Assignment: The records below are to be returned exactly as written, minus their pictures.
┄┄┄┄┄┄┄┄┄┄┄┄┄┄┄┄┄┄┄┄
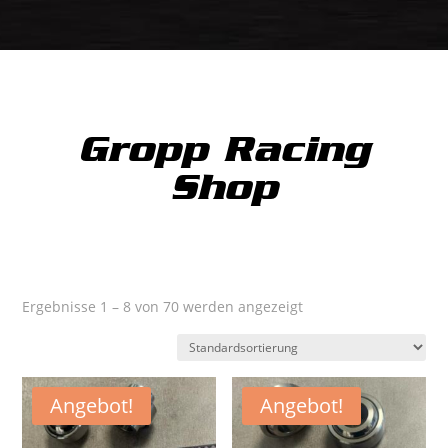
Gropp Racing
Shop
Ergebnisse 1 – 8 von 70 werden angezeigt
Angebot!
Angebot!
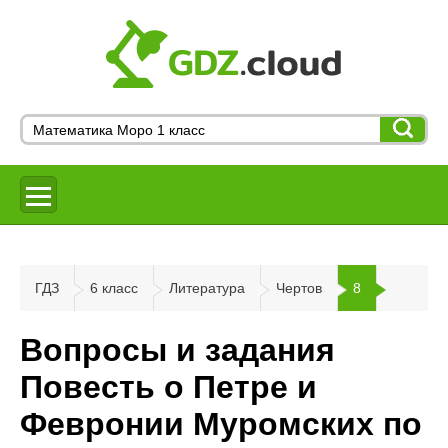
ГДЗ
6 класс
Литература
Чертов
8
Вопросы и задания
Повесть о Петре и
Февронии Муромских по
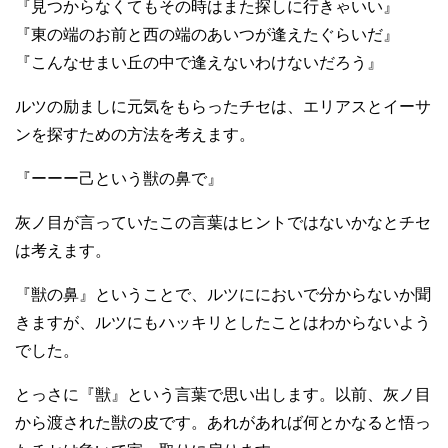
『見つからなくてもその時はまた探しに行きゃいい』
『東の端のお前と西の端のあいつが逢えたぐらいだ』
『こんなせまい丘の中で逢えないわけないだろう』
ルツの励ましに元気をもらったチセは、エリアスとイーサ
ンを探すための方法を考えます。
『ーーー己という獣の鼻で』
灰ノ目が言っていたこの言葉はヒントではないかなとチセ
は考えます。
『獣の鼻』ということで、ルツににおいで分からないか聞
きますが、ルツにもハッキリとしたことはわからないよう
でした。
とっさに『獣』という言葉で思い出します。以前、灰ノ目
から渡された獣の皮です。あれがあれば何とかなると悟っ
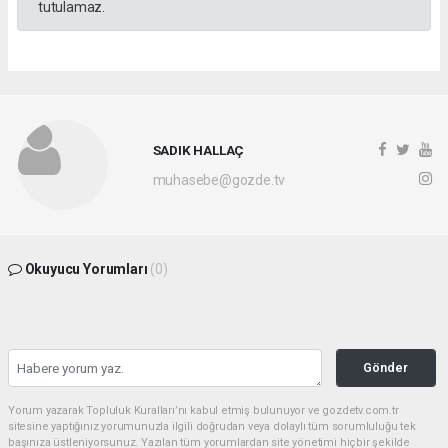
tutulamaz.
SADIK HALLAÇ
muhasebe@gozde.tv
Okuyucu Yorumları
(0)
Gönder
Yorum yazarak Topluluk Kuralları’nı kabul etmiş bulunuyor ve gozdetv.com.tr
sitesine yaptığınız yorumunuzla ilgili doğrudan veya dolaylı tüm sorumluluğu tek
başınıza üstleniyorsunuz. Yazılan tüm yorumlardan site yönetimi hiçbir şekilde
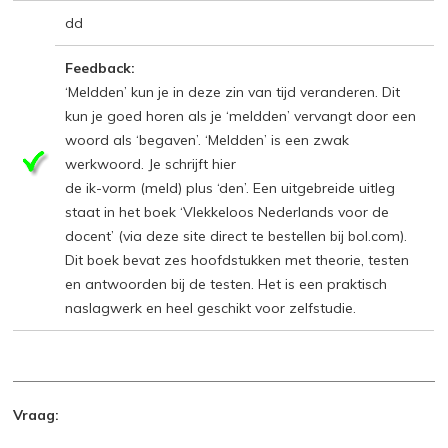
dd
Feedback:
‘Meldden’ kun je in deze zin van tijd veranderen. Dit
kun je goed horen als je ‘meldden’ vervangt door een
woord als ‘begaven’. ‘Meldden’ is een zwak
werkwoord. Je schrijft hier
de ik-vorm (meld) plus ‘den’. Een uitgebreide uitleg
staat in het boek ‘Vlekkeloos Nederlands voor de
docent’ (via deze site direct te bestellen bij bol.com).
Dit boek bevat zes hoofdstukken met theorie, testen
en antwoorden bij de testen. Het is een praktisch
naslagwerk en heel geschikt voor zelfstudie.
Vraag:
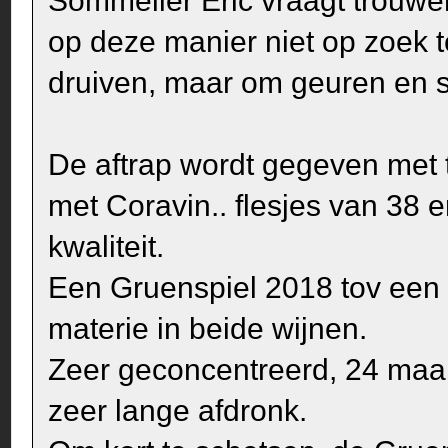
Sommelier Eric vraagt trouwe
op deze manier niet op zoek
druiven, maar om geuren en 
De aftrap wordt gegeven met 
met Coravin.. flesjes van 38 e
kwaliteit.
Een Gruenspiel 2018 tov een
materie in beide wijnen.
Zeer geconcentreerd, 24 maan
zeer lange afdronk.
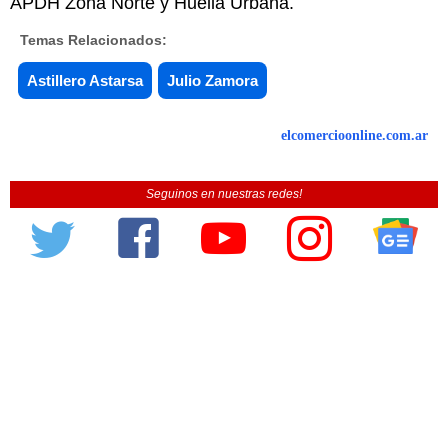
APDH Zona Norte y Huella Urbana.
Temas Relacionados:
Astillero Astarsa
Julio Zamora
elcomercioonline.com.ar
Seguinos en nuestras redes!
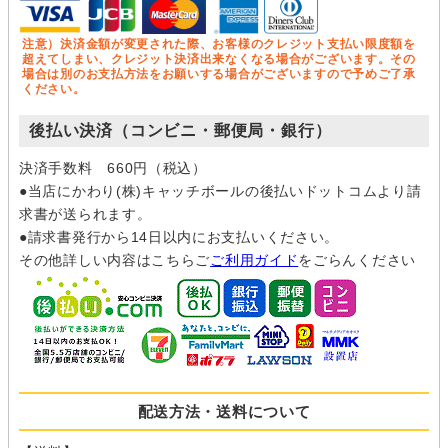
注意）決済金額が変更された際、お客様のクレジット支払い限度額を
超えてしまい、クレジット決済出来なくなる場合がございます。その
場合は別のお支払方法をお願いする場合がございますので予めご了承
ください。
後払い決済（コンビニ・郵便局・銀行）
決済手数料 660円（税込）
●当店にかわり(株)キャッチボールの後払いドットコムより請
求書が送られます。
●請求書発行から14日以内にお支払いください。
その他詳しい内容はこちらご
ご利用ガイド
をごらんください
配送方法・送料について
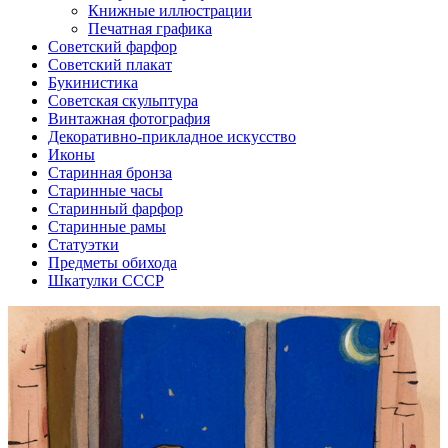
Книжные иллюстрации
Печатная графика
Советский фарфор
Советский плакат
Букинистика
Советская скульптура
Винтажная фотография
Декоративно-прикладное искусство
Иконы
Старинная бронза
Старинные часы
Старинный фарфор
Старинные рамы
Статуэтки
Предметы обихода
Шкатулки СССР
┄┄┄┄┄┄┄┄┄┄┄┄┄┄┄┄┄┄┄┄
Answer section:
Gropp Racing
Shop
Ergebnisse 1 – 8 von 70 werden angezeigt
Angebot!
Angebot!
ГДЗ
6 класс
Литература
Чертов
8
Вопросы и задания
Повесть о Петре и
Февронии Муромских по
『見つからなくてもその時はまた探しに行きゃいい』
『東の端のお前と西の端のあいつが逢えたぐらいだ』
『こんなせまい丘の中で逢えないわけないだろう』
ルツの励ましに元気をもらったチセは、エリアスとイーサ
ンを探すための方法を考えます。
『ーーー己という獣の鼻で』
灰ノ目が言っていたこの言葉はヒントではないかなとチセ
は考えます。
『獣の鼻』ということで、ルツににおいで分からないか聞
きますが、ルツにもハッキリとしたことはわからないよう
でした。
とっさに『獣』という言葉で思い出します。以前、灰ノ目
から渡された獣の皮です。あれがあれば何とかなると悟っ
tutulamaz.
SADIK HALLAÇ
muhasebe@gozde.tv
Okuyucu Yorumları
(0)
Gönder
Yorum yazarak Topluluk Kuralları’nı kabul etmiş bulunuyor ve gozdetv.com.tr
sitesine yaptığınız yorumunuzla ilgili doğrudan veya dolaylı tüm sorumluluğu tek
başınıza üstleniyorsunuz. Yazılan tüm yorumlardan site yönetimi hiçbir şekilde
dd
Feedback:
‘Meldden’ kun je in deze zin van tijd veranderen. Dit
kun je goed horen als je ‘meldden’ vervangt door een
woord als ‘begaven’. ‘Meldden’ is een zwak
werkwoord. Je schrijft hier
de ik-vorm (meld) plus ‘den’. Een uitgebreide uitleg
staat in het boek ‘Vlekkeloos Nederlands voor de
docent’ (via deze site direct te bestellen bij bol.com).
Dit boek bevat zes hoofdstukken met theorie, testen
en antwoorden bij de testen. Het is een praktisch
naslagwerk en heel geschikt voor zelfstudie.
Vraag:
Sommelier Eric vraagt trouwe
op deze manier niet op zoek
druiven, maar om geuren en 
De aftrap wordt gegeven met 
met Coravin.. flesjes van 38 e
kwaliteit.
Een Gruenspiel 2018 tov een
materie in beide wijnen.
Zeer geconcentreerd, 24 maan
zeer lange afdronk.
APDH Zona Norte y Huella Urbana.
Temas Relacionados:
Astillero Astarsa
Julio Zamora
elcomercioonline.com.ar
Seguinos en nuestras redes!
注意）決済金額が変更された際、お客様のクレジット支払い限度額を
超えてしまい、クレジット決済出来なくなる場合がございます。その
場合は別のお支払方法をお願いする場合がございますので予めご了承
ください。
後払い決済（コンビニ・郵便局・銀行）
決済手数料 660円（税込）
●当店にかわり(株)キャッチボールの後払いドットコムより請
求書が送られます。
●請求書発行から14日以内にお支払いください。
その他詳しい内容はこちらご
ご利用ガイド
をごらんください
配送方法・送料について
Книжные иллюстрации
Печатная графика
Советский фарфор
Советский плакат
Букинистика
Советская скульптура
Винтажная фотография
Декоративно-прикладное искусство
Иконы
Старинная бронза
Старинные часы
Старинный фарфор
Старинные рамы
Статуэтки
Предметы обихода
Шкатулки СССР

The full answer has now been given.